Tout commence en 1833, lorsqu'il fait copier de vieux manuscrits relatant de faits divers réels ayant eu lieu dans l'Italie de la Renaissance. Stendhal les traduit et les transforme en courts récits dans lesquelles tout l'univers stendhalien est réuni : l'amour, la violence des sentiments, les crimes les plus terribles, à l'intérieur des palais et au coin des rues romaines. Il cherche à restituer la réalité de cette "passion italienne: c'est-à-dire la passion qui cherche à se satisfaire, et non pas à donner au voisin une idée magnifique de notre individu".
Parmi ces faits-divers, le plus connu est celui des Cenci, riche famille dont le chef, François Cenci, est décrit par Stendhal comme étant le Don Juan italien, un vrai Marquis de Sade, criminel, violent, pervers, qui ne laisse d'autre choix à sa famille que de l'assassiner. En résulte le procès retentissant de sa jeune fille de seize ans, Beatrix Cenci, victime des violences sexuelles de son père, dont la tête fut tranchée devant le Château Saint-Ange à Rome, pour parricide.

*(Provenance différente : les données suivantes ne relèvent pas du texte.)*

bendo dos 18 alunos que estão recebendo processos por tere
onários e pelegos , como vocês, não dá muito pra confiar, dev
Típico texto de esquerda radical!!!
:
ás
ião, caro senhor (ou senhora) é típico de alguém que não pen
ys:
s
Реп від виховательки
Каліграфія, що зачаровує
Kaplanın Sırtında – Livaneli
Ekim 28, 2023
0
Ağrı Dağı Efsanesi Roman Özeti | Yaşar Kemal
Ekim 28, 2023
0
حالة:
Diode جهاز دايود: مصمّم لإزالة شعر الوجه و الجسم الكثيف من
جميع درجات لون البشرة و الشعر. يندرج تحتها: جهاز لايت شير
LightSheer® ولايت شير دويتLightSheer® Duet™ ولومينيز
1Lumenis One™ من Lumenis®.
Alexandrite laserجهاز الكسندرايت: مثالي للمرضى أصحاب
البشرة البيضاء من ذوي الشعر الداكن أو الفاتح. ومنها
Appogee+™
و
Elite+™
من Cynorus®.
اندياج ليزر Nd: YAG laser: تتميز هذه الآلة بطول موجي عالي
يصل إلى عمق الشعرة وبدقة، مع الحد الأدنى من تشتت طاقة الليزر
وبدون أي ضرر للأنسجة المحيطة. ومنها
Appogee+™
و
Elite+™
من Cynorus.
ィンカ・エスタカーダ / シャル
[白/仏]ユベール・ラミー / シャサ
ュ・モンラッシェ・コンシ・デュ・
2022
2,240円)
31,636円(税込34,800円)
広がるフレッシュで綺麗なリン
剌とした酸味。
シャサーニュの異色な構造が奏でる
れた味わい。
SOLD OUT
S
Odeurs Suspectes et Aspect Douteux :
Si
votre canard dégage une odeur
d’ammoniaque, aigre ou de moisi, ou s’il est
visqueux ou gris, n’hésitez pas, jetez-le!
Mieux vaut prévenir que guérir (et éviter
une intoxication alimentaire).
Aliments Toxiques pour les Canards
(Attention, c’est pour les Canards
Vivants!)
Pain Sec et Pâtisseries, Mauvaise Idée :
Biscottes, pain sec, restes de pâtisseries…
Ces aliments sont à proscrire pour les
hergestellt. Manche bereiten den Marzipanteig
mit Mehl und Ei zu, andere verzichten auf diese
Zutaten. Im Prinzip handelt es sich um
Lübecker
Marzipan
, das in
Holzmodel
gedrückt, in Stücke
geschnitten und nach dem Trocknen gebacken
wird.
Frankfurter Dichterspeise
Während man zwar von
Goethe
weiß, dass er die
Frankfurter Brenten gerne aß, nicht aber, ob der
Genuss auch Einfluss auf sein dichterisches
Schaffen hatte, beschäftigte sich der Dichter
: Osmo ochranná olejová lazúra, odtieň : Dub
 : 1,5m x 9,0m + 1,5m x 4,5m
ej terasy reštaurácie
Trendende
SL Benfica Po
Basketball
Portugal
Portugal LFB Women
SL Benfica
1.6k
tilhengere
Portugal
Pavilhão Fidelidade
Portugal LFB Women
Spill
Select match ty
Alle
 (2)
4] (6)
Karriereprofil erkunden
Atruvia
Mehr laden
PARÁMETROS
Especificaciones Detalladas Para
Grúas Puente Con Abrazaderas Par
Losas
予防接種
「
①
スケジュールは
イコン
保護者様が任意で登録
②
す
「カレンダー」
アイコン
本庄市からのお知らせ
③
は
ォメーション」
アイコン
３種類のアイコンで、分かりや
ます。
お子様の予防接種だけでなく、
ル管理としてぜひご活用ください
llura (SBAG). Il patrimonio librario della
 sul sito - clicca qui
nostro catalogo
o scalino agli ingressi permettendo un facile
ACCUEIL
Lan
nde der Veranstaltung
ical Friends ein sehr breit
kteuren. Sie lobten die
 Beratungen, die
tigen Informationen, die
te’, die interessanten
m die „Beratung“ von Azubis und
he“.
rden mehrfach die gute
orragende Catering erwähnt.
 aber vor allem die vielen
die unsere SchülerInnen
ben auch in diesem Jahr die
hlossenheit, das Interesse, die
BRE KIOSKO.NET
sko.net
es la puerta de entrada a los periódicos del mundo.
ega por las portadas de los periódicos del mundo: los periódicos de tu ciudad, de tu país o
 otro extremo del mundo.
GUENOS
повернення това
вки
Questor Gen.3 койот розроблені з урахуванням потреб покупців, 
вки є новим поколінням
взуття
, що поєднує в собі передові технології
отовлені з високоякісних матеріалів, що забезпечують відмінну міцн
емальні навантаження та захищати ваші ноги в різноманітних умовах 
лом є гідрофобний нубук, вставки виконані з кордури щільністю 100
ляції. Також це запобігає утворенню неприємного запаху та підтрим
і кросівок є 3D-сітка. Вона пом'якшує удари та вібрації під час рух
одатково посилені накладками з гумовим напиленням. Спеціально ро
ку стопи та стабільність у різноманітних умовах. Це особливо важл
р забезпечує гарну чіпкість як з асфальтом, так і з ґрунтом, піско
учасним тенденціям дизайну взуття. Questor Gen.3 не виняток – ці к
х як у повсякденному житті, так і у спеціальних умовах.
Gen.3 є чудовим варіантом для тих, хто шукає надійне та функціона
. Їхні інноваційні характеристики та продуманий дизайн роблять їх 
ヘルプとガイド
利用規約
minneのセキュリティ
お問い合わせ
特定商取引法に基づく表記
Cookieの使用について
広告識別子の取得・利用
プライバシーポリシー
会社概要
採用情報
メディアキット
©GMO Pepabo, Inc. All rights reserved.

Les femmes sont souvent les dignes victimes des hommes et de cette passion italienne : la belle abbesse de Castro, la glorieuse Vittoria Accoramboni, savent mourir avec autant de hauteur et de noblesse qu'elles ont aimé. Les maris, les frères, les pères savent leur donner la mort de manière à marquer les esprits et laver l'affront que leurs amours interdites ont fait à leur nom.
Peu à peu, récit après récit, c’est le double portrait de Stendhal et de l’Italie qui apparait entre les lignes. Et si un homme peut être l’incarnation d’une culture et d’une philosophie, c’est bien Stendhal, fasciné et fascinant, digne reflet de la grandeur et de la violence de sa patrie d’adoption.